▶ _EXERCISE DETAILS_
Looking at the entries underneath, work out how many lines contain "національної". Write only that number.
----- INFORMATION
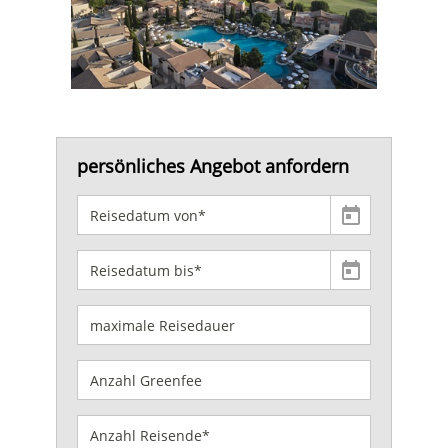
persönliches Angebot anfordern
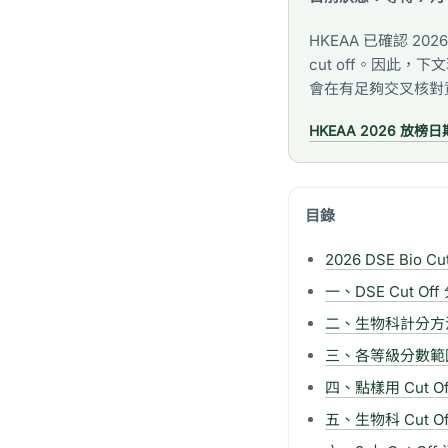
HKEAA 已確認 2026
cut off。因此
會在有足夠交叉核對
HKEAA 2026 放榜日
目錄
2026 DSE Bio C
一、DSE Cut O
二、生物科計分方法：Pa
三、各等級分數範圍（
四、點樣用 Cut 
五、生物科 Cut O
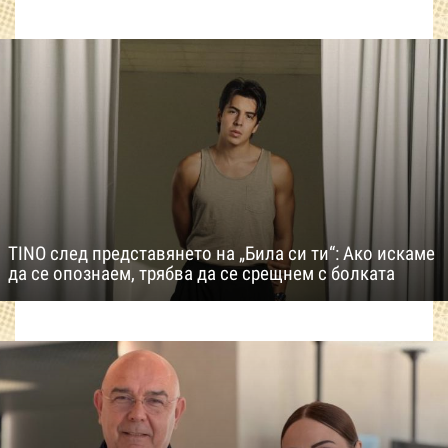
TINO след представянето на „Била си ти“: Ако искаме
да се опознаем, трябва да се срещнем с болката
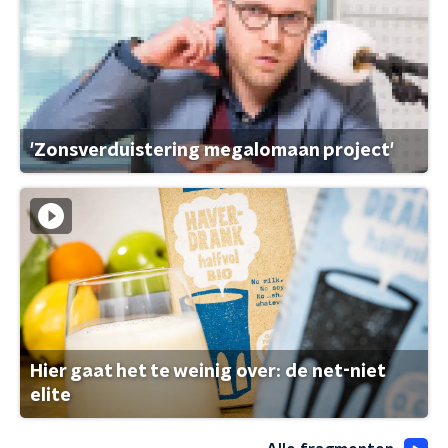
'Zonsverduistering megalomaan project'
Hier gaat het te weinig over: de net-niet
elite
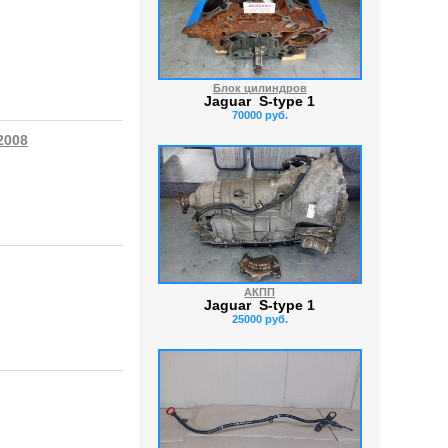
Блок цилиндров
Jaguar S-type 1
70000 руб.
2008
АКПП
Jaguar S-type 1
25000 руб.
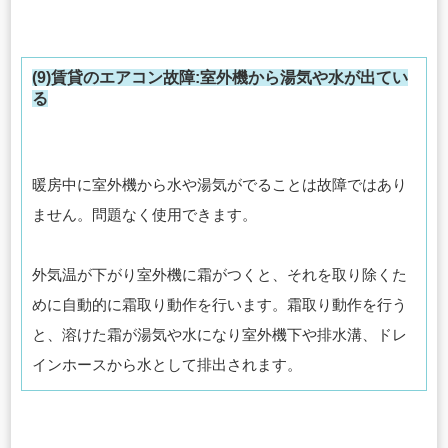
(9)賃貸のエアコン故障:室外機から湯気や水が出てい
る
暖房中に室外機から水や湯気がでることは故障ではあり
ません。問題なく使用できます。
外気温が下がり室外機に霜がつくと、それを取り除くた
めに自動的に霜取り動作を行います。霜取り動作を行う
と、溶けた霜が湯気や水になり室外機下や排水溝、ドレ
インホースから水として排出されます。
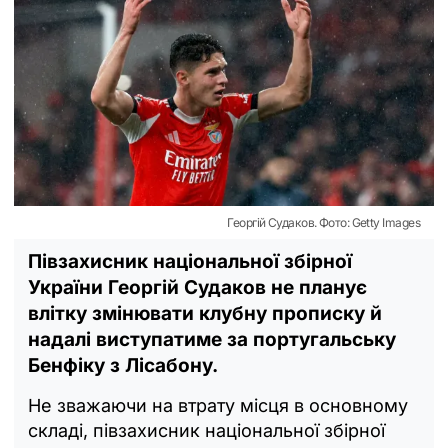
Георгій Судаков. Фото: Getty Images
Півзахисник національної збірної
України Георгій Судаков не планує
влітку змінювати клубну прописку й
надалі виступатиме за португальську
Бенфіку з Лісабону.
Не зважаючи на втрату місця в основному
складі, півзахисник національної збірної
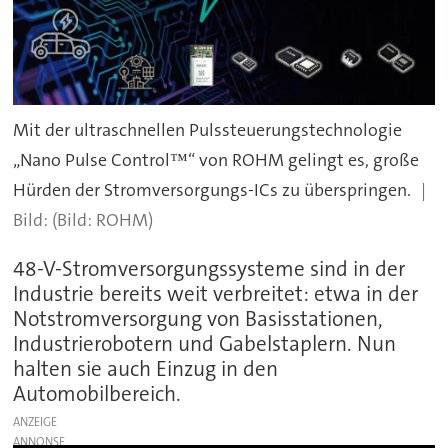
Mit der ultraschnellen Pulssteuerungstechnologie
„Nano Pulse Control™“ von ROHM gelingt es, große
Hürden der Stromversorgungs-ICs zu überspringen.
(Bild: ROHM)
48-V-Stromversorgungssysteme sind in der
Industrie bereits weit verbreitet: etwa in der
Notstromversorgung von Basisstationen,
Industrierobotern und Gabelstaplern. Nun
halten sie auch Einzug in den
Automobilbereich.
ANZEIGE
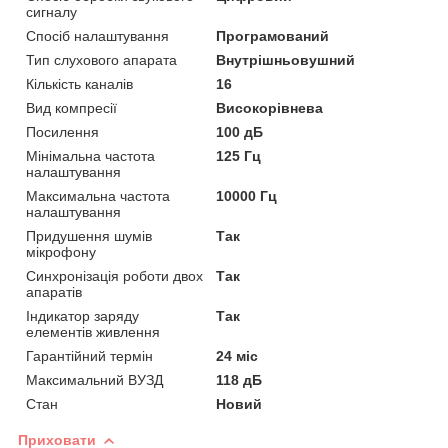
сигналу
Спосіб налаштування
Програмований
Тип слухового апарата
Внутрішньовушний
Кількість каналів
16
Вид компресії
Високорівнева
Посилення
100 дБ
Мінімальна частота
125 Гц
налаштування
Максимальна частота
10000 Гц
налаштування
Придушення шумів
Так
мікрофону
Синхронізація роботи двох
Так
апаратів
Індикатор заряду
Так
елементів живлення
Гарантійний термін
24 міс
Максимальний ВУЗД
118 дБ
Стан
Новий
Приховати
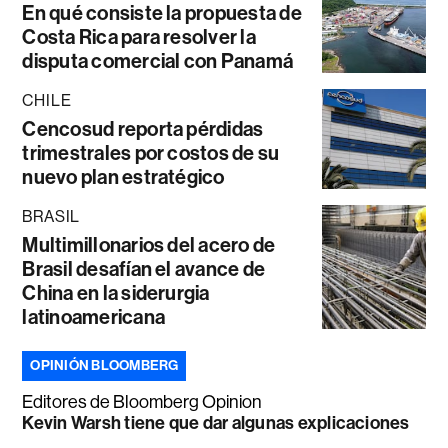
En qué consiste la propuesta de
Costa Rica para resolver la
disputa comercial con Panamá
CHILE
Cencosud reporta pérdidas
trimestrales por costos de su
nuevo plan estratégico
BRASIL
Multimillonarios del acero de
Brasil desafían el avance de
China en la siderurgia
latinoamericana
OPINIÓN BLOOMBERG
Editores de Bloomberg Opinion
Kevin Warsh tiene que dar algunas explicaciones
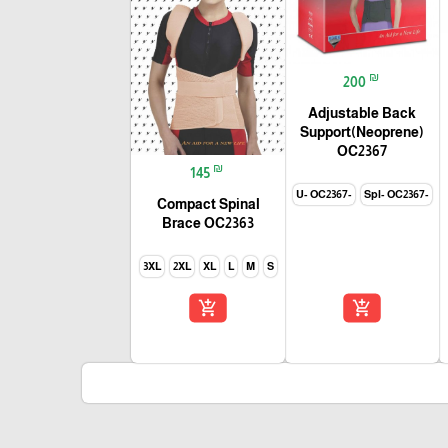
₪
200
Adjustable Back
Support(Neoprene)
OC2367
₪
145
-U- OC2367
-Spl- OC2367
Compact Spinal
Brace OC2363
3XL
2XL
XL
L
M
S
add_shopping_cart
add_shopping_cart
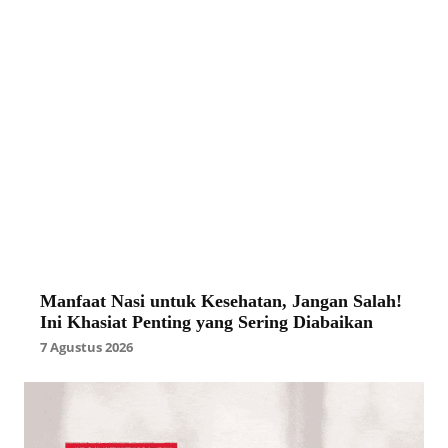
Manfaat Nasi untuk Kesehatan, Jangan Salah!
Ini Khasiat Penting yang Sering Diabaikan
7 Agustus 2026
----------
▶ _ANSWER FOR THIS EXERCISE_
2